- [WHAT THIS TASK INVOLVES] This exercise calls for an exact copy of the listing, with no pictures kept.
......
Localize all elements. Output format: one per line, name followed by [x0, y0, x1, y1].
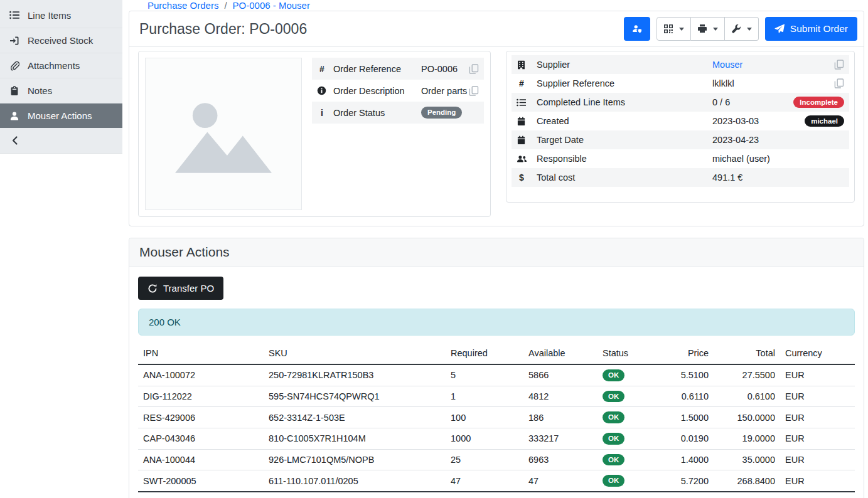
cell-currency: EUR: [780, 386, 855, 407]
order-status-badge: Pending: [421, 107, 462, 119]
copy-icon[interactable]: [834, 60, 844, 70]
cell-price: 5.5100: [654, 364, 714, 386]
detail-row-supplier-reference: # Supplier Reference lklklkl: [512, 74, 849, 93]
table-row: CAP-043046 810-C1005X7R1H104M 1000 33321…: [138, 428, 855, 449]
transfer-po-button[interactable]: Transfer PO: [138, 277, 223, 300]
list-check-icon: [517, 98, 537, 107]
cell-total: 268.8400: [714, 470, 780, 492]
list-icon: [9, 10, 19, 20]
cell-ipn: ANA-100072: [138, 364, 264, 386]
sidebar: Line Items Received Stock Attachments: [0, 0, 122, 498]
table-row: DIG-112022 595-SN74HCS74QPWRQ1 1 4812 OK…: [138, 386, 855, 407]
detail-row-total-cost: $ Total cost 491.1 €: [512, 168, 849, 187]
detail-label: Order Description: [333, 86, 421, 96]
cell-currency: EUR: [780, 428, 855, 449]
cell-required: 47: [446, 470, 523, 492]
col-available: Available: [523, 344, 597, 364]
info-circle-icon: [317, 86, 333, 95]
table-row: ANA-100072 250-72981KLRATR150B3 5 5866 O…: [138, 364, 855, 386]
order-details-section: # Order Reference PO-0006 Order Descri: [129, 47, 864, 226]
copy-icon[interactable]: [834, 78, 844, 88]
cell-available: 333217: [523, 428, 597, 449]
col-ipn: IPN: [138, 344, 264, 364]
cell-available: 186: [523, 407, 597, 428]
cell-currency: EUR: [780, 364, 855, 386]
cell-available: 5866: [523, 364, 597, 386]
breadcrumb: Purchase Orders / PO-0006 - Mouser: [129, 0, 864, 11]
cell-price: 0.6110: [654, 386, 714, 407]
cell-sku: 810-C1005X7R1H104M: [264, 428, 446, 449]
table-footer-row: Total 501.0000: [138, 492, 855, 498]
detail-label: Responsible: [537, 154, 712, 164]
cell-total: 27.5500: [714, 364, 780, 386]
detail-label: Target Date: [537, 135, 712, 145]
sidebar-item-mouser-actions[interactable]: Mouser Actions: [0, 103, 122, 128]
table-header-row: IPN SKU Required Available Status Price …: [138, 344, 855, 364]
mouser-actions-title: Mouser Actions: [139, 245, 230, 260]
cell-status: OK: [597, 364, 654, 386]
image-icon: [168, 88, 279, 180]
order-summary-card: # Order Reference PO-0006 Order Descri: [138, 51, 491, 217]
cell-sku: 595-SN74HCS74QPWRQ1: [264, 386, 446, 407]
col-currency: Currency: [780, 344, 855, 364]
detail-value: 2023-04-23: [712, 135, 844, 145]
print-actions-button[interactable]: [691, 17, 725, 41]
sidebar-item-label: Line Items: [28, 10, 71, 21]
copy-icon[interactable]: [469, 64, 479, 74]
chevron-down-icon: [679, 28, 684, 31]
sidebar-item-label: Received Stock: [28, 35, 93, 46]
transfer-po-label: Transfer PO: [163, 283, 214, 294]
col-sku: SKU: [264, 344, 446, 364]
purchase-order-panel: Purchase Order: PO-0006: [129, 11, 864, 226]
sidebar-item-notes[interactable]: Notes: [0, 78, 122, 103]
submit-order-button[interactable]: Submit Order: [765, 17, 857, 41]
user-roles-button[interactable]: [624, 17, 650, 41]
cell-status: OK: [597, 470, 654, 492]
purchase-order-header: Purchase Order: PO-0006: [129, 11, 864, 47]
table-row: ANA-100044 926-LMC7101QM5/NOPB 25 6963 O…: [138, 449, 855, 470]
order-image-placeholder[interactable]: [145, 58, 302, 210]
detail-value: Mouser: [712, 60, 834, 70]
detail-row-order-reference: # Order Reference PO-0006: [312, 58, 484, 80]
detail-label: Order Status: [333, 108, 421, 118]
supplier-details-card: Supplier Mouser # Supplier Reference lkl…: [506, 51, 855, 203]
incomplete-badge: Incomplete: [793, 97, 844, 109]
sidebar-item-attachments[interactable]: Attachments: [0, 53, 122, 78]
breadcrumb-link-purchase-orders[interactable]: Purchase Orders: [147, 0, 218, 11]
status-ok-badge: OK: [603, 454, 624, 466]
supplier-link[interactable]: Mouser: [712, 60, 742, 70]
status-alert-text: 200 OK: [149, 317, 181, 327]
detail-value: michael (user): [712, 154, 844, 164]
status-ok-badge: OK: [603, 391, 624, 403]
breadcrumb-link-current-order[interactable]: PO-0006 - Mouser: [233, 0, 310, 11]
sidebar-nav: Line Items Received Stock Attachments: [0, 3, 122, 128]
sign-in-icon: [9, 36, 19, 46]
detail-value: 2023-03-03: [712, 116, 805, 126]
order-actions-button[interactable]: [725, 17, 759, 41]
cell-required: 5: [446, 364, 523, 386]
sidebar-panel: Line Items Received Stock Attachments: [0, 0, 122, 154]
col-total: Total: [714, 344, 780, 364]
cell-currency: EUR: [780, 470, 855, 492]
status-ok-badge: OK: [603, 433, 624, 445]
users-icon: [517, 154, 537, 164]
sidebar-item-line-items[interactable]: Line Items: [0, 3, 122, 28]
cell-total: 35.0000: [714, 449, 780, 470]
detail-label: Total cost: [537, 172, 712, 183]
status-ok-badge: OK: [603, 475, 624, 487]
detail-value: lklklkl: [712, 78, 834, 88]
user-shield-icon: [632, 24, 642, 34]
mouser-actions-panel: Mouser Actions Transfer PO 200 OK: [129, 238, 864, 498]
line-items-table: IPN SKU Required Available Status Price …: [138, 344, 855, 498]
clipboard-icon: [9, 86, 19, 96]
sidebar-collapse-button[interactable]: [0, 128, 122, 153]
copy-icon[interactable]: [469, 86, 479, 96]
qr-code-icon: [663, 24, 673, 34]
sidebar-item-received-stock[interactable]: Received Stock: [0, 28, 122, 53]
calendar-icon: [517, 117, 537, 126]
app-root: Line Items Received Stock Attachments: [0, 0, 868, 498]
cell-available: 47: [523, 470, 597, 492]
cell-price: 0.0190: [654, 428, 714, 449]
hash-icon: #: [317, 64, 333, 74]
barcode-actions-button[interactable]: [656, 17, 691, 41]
......
- [COMPLETED TASK]
Localize all elements. Output format: one per line, name followed by [x0, y0, x1, y1].
cell-currency: EUR: [780, 386, 855, 407]
order-status-badge: Pending: [421, 107, 462, 119]
copy-icon[interactable]: [834, 60, 844, 70]
cell-price: 5.5100: [654, 364, 714, 386]
detail-row-supplier-reference: # Supplier Reference lklklkl: [512, 74, 849, 93]
table-row: CAP-043046 810-C1005X7R1H104M 1000 33321…: [138, 428, 855, 449]
transfer-po-button[interactable]: Transfer PO: [138, 277, 223, 300]
list-check-icon: [517, 98, 537, 107]
cell-total: 268.8400: [714, 470, 780, 492]
list-icon: [9, 10, 19, 20]
cell-ipn: ANA-100072: [138, 364, 264, 386]
sidebar: Line Items Received Stock Attachments: [0, 0, 122, 498]
table-row: DIG-112022 595-SN74HCS74QPWRQ1 1 4812 OK…: [138, 386, 855, 407]
detail-row-total-cost: $ Total cost 491.1 €: [512, 168, 849, 187]
detail-label: Order Description: [333, 86, 421, 96]
cell-currency: EUR: [780, 428, 855, 449]
cell-required: 47: [446, 470, 523, 492]
col-available: Available: [523, 344, 597, 364]
info-circle-icon: [317, 86, 333, 95]
table-row: ANA-100072 250-72981KLRATR150B3 5 5866 O…: [138, 364, 855, 386]
order-details-section: # Order Reference PO-0006 Order Descri: [129, 47, 864, 226]
copy-icon[interactable]: [834, 78, 844, 88]
cell-available: 333217: [523, 428, 597, 449]
col-ipn: IPN: [138, 344, 264, 364]
cell-available: 186: [523, 407, 597, 428]
cell-currency: EUR: [780, 364, 855, 386]
cell-available: 5866: [523, 364, 597, 386]
breadcrumb: Purchase Orders / PO-0006 - Mouser: [129, 0, 864, 11]
cell-price: 0.6110: [654, 386, 714, 407]
cell-sku: 810-C1005X7R1H104M: [264, 428, 446, 449]
table-footer-row: Total 501.0000: [138, 492, 855, 498]
detail-label: Responsible: [537, 154, 712, 164]
cell-total: 27.5500: [714, 364, 780, 386]
detail-label: Target Date: [537, 135, 712, 145]
sidebar-item-mouser-actions[interactable]: Mouser Actions: [0, 103, 122, 128]
table-header-row: IPN SKU Required Available Status Price …: [138, 344, 855, 364]
mouser-actions-title: Mouser Actions: [139, 245, 230, 260]
cell-status: OK: [597, 364, 654, 386]
image-icon: [168, 88, 279, 180]
order-summary-card: # Order Reference PO-0006 Order Descri: [138, 51, 491, 217]
cell-sku: 595-SN74HCS74QPWRQ1: [264, 386, 446, 407]
col-currency: Currency: [780, 344, 855, 364]
detail-value: 2023-04-23: [712, 135, 844, 145]
print-actions-button[interactable]: [691, 17, 725, 41]
sidebar-item-label: Line Items: [28, 10, 71, 21]
copy-icon[interactable]: [469, 64, 479, 74]
chevron-down-icon: [679, 28, 684, 31]
sidebar-item-label: Received Stock: [28, 35, 93, 46]
transfer-po-label: Transfer PO: [163, 283, 214, 294]
col-sku: SKU: [264, 344, 446, 364]
purchase-order-panel: Purchase Order: PO-0006: [129, 11, 864, 226]
sidebar-item-notes[interactable]: Notes: [0, 78, 122, 103]
submit-order-button[interactable]: Submit Order: [765, 17, 857, 41]
user-roles-button[interactable]: [624, 17, 650, 41]
cell-status: OK: [597, 470, 654, 492]
purchase-order-header: Purchase Order: PO-0006: [129, 11, 864, 47]
table-row: ANA-100044 926-LMC7101QM5/NOPB 25 6963 O…: [138, 449, 855, 470]
order-image-placeholder[interactable]: [145, 58, 302, 210]
detail-value: Mouser: [712, 60, 834, 70]
detail-row-order-reference: # Order Reference PO-0006: [312, 58, 484, 80]
detail-label: Order Status: [333, 108, 421, 118]
supplier-details-card: Supplier Mouser # Supplier Reference lkl…: [506, 51, 855, 203]
incomplete-badge: Incomplete: [793, 97, 844, 109]
sidebar-item-attachments[interactable]: Attachments: [0, 53, 122, 78]
breadcrumb-link-purchase-orders[interactable]: Purchase Orders: [147, 0, 218, 11]
status-ok-badge: OK: [603, 454, 624, 466]
supplier-link[interactable]: Mouser: [712, 60, 742, 70]
status-alert-text: 200 OK: [149, 317, 181, 327]
detail-value: michael (user): [712, 154, 844, 164]
status-ok-badge: OK: [603, 391, 624, 403]
breadcrumb-link-current-order[interactable]: PO-0006 - Mouser: [233, 0, 310, 11]
sidebar-nav: Line Items Received Stock Attachments: [0, 3, 122, 128]
sign-in-icon: [9, 36, 19, 46]
detail-value: 2023-03-03: [712, 116, 805, 126]
order-actions-button[interactable]: [725, 17, 759, 41]
cell-required: 5: [446, 364, 523, 386]
sidebar-panel: Line Items Received Stock Attachments: [0, 0, 122, 154]
col-total: Total: [714, 344, 780, 364]
cell-currency: EUR: [780, 470, 855, 492]
status-ok-badge: OK: [603, 433, 624, 445]
users-icon: [517, 154, 537, 164]
sidebar-item-line-items[interactable]: Line Items: [0, 3, 122, 28]
cell-total: 35.0000: [714, 449, 780, 470]
detail-label: Total cost: [537, 172, 712, 183]
status-ok-badge: OK: [603, 475, 624, 487]
detail-value: lklklkl: [712, 78, 834, 88]
user-shield-icon: [632, 24, 642, 34]
mouser-actions-panel: Mouser Actions Transfer PO 200 OK: [129, 238, 864, 498]
line-items-table: IPN SKU Required Available Status Price …: [138, 344, 855, 498]
clipboard-icon: [9, 86, 19, 96]
sidebar-collapse-button[interactable]: [0, 128, 122, 153]
copy-icon[interactable]: [469, 86, 479, 96]
qr-code-icon: [663, 24, 673, 34]
sidebar-item-received-stock[interactable]: Received Stock: [0, 28, 122, 53]
calendar-icon: [517, 117, 537, 126]
app-root: Line Items Received Stock Attachments: [0, 0, 868, 498]
cell-available: 47: [523, 470, 597, 492]
cell-price: 0.0190: [654, 428, 714, 449]
hash-icon: #: [317, 64, 333, 74]
barcode-actions-button[interactable]: [656, 17, 691, 41]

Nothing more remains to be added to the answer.